__Exercise goal__
Among the entries below, find the line with "Tüm Çerezleri Kabul Et (211, 2477)", then quote it and each following line up to and including the line with "Ayrıntılar (70, 744)", and nothing else.
──────
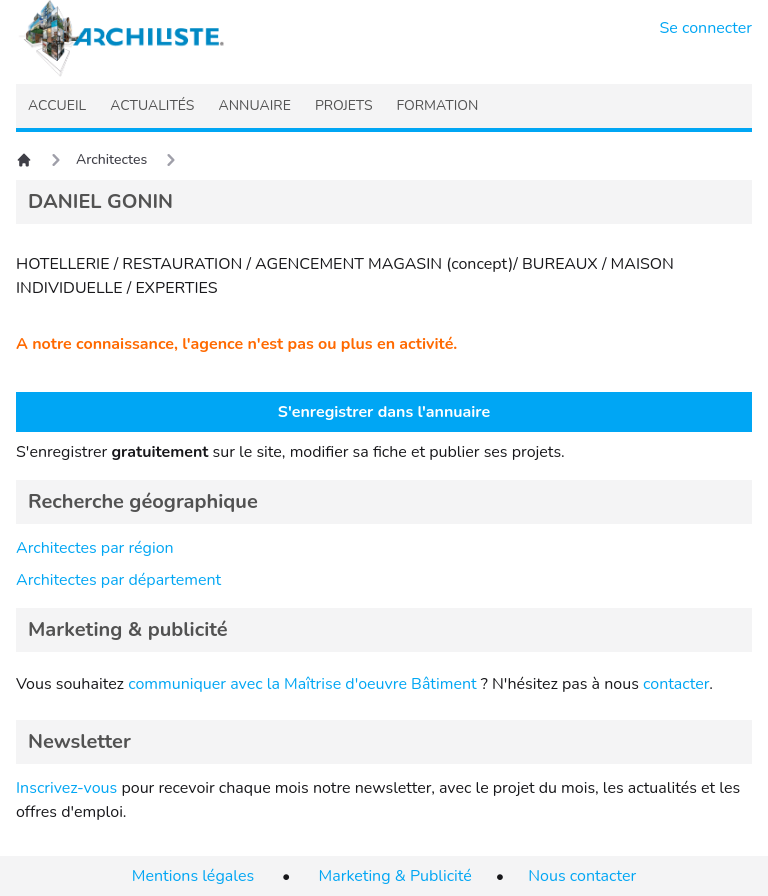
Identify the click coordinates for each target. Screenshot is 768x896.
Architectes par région (95, 548)
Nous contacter (582, 876)
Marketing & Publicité (395, 876)
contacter (676, 684)
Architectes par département (118, 580)
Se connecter (706, 28)
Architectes (111, 159)
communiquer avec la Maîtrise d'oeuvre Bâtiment (302, 684)
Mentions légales (193, 876)
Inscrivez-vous (66, 788)
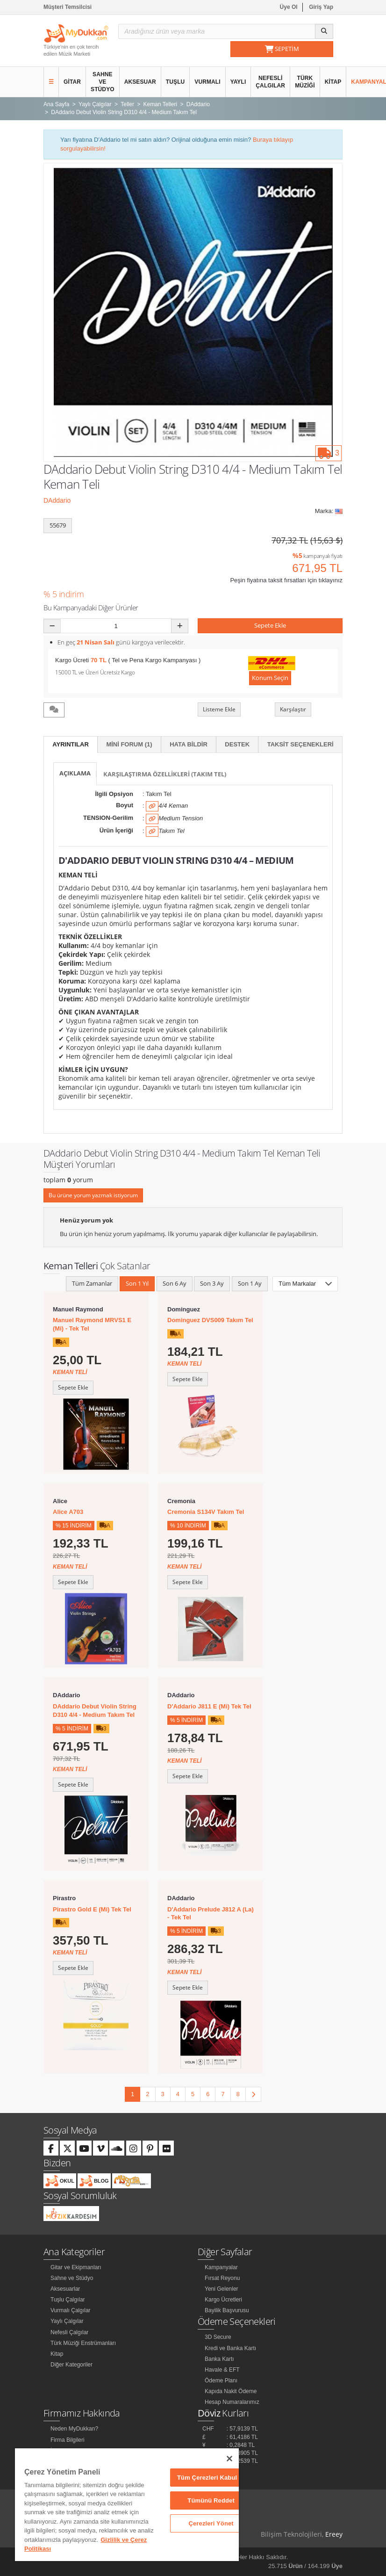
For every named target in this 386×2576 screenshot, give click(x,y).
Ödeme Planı (221, 2380)
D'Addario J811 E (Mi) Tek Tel (209, 1706)
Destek (237, 744)
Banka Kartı (219, 2359)
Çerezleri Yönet (210, 2523)
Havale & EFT (222, 2369)
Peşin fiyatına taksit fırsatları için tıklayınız (286, 580)
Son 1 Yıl (137, 1283)
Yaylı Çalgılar (66, 2321)
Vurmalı (207, 82)
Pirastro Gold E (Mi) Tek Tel (92, 1909)
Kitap (333, 82)
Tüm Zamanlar (92, 1283)
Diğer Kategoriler (71, 2364)
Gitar (72, 82)
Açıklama (75, 773)
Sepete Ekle (270, 625)
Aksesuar (140, 82)
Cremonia (181, 1501)
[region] (127, 2504)
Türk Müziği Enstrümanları (83, 2343)
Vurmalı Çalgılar (70, 2310)
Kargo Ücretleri (223, 2299)
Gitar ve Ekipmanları (75, 2267)
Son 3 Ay (212, 1283)
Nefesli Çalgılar (270, 82)
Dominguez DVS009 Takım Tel (210, 1320)
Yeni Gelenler (221, 2289)
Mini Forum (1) (129, 744)
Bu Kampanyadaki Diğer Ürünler (90, 607)
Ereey (334, 2534)
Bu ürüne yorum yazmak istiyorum (93, 1195)
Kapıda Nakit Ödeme (231, 2391)
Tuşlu (175, 82)
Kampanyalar (221, 2267)
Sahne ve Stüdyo (102, 82)
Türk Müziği (305, 82)
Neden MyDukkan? (74, 2428)
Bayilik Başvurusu (227, 2310)
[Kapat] (229, 2458)
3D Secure (218, 2337)
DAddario (57, 500)
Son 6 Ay (174, 1283)
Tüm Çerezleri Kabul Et (211, 2477)
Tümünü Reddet (211, 2500)
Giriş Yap (321, 7)
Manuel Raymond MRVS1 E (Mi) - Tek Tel (92, 1324)
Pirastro (64, 1898)
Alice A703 (68, 1511)
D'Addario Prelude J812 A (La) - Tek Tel (210, 1913)
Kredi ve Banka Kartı (230, 2348)
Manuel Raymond (78, 1309)
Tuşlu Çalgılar (67, 2299)
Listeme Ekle (219, 709)
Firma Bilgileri (67, 2440)
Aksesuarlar (65, 2289)
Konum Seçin (270, 677)
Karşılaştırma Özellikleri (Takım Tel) (164, 774)
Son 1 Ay (250, 1283)
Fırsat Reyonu (222, 2278)
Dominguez (183, 1309)
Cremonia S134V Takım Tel (205, 1511)
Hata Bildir (188, 744)
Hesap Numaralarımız (232, 2402)
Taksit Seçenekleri (300, 744)
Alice (60, 1501)
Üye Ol (289, 7)
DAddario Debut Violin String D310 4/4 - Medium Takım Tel (94, 1710)
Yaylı (238, 82)
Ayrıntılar (70, 744)
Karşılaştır (293, 709)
──────
__Answer section__
Tüm Çerezleri Kabul Et (211, 2477)
Tümünü Reddet (211, 2500)
Giriş Yap (321, 7)
Manuel Raymond MRVS1 E (Mi) - Tek Tel (92, 1324)
Pirastro (64, 1898)
Alice A703 (68, 1511)
D'Addario Prelude J812 A (La) - Tek Tel (210, 1913)
Kredi ve Banka Kartı (230, 2348)
Manuel Raymond (78, 1309)
Tuşlu Çalgılar (67, 2299)
Listeme Ekle (219, 709)
Firma Bilgileri (67, 2440)
Aksesuarlar (65, 2289)
Konum Seçin (270, 677)
Karşılaştırma Özellikleri (Takım Tel) (164, 774)
Son 1 Ay (250, 1283)
Fırsat Reyonu (222, 2278)
Dominguez (183, 1309)
Cremonia S134V Takım Tel (205, 1511)
Hata Bildir (188, 744)
Hesap Numaralarımız (232, 2402)
Taksit Seçenekleri (300, 744)
Alice (60, 1501)
Üye Ol (289, 7)
DAddario Debut Violin String D310 4/4 - Medium Takım Tel (94, 1710)
Yaylı (238, 82)
Ayrıntılar (70, 744)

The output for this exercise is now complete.